- Born: 1976 (age 49–50) Chihuahua, Mexico
- Other name: "The Godmother"
- Conviction: Murder x2
- Criminal penalty: 44 years imprisonment

Details
- Victims: 2–25
- Span of crimes: 2016–2018
- Country: Mexico
- State: Chihuahua
- Date apprehended: June 27, 2018

= Flor Cazarín González =

Mexican suspected serial killer

Flor Cazarín González (born 1976), known as The Godmother (Spanish: La Madrina), is a Mexican suspected serial killer who, together with her son Roberto and other men, murdered and robbed adults and elderly people in Chihuahua City between 2016 and 2018. In February 2020, she was convicted of killing two women, but her total victim count is estimated to be between 20 and 25.

== Crimes ==

=== Modus operandi ===
Using various pseudonyms, Flor would approach the victims and earn their trust.

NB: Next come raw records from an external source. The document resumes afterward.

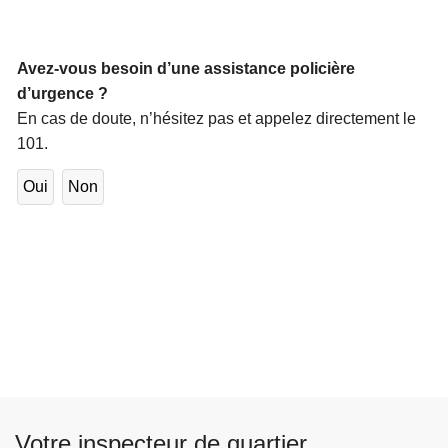
Avez-vous besoin d’une assistance policière
d’urgence ?
En cas de doute, n’hésitez pas et appelez directement le
101.
Oui
Non
Votre inspecteur de quartier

Sometimes, she would enter a relationship with them for the purpose of fraud, for example, buying various goods on credit. When she decided she no longer needed the victims, Cazarín would drug them with clonazepam and ransack their homes, before either stabbing or strangling them to death.

=== Murder of Carlota Múñoz Durán ===
On July 11, 2016, Cazarín, Roberto and another man murdered a 49-year-old woman, Carlota Múñoz Durán. According to investigators, Carlota Múñoz died in her own house from hypovolemic shock, caused by 91 stab wounds to the torso. She was unconscious as a result of drugging, and her killers had stolen her car and various appliances. Carlota's body was found three days after the crime occurred.

=== Murder of Griselda Mojarro Delgado ===
In November 2016, the gang drugged and kidnapped Griselda Mojarro, driving her in her own car to an isolated area. There, she was hit on the head with a hammer and stabbed 18 times in the torso and neck. Like the previous victim, the cause of death was ruled to be from hypovolemic shock.